[Given records — start]

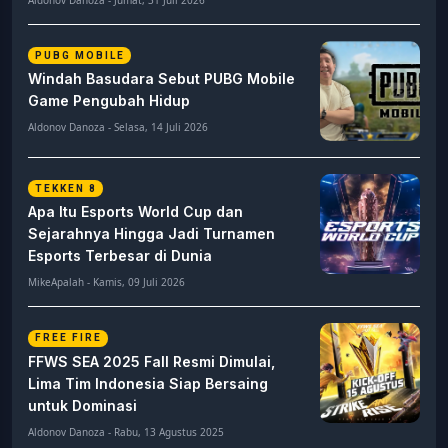
PUBG MOBILE
Windah Basudara Sebut PUBG Mobile
Game Pengubah Hidup
Aldonov Danoza - Selasa, 14 Juli 2026
TEKKEN 8
Apa Itu Esports World Cup dan
Sejarahnya Hingga Jadi Turnamen
Esports Terbesar di Dunia
MikeApalah - Kamis, 09 Juli 2026
FREE FIRE
FFWS SEA 2025 Fall Resmi Dimulai,
Lima Tim Indonesia Siap Bersaing
untuk Dominasi
Aldonov Danoza - Rabu, 13 Agustus 2025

[Given records — finish]

### Problem to work on
Repeat the records above word for word. Pictures stay out of the copy.

### Reply to the exercise
PUBG MOBILE
Windah Basudara Sebut PUBG Mobile
Game Pengubah Hidup
Aldonov Danoza - Selasa, 14 Juli 2026
TEKKEN 8
Apa Itu Esports World Cup dan
Sejarahnya Hingga Jadi Turnamen
Esports Terbesar di Dunia
MikeApalah - Kamis, 09 Juli 2026
FREE FIRE
FFWS SEA 2025 Fall Resmi Dimulai,
Lima Tim Indonesia Siap Bersaing
untuk Dominasi
Aldonov Danoza - Rabu, 13 Agustus 2025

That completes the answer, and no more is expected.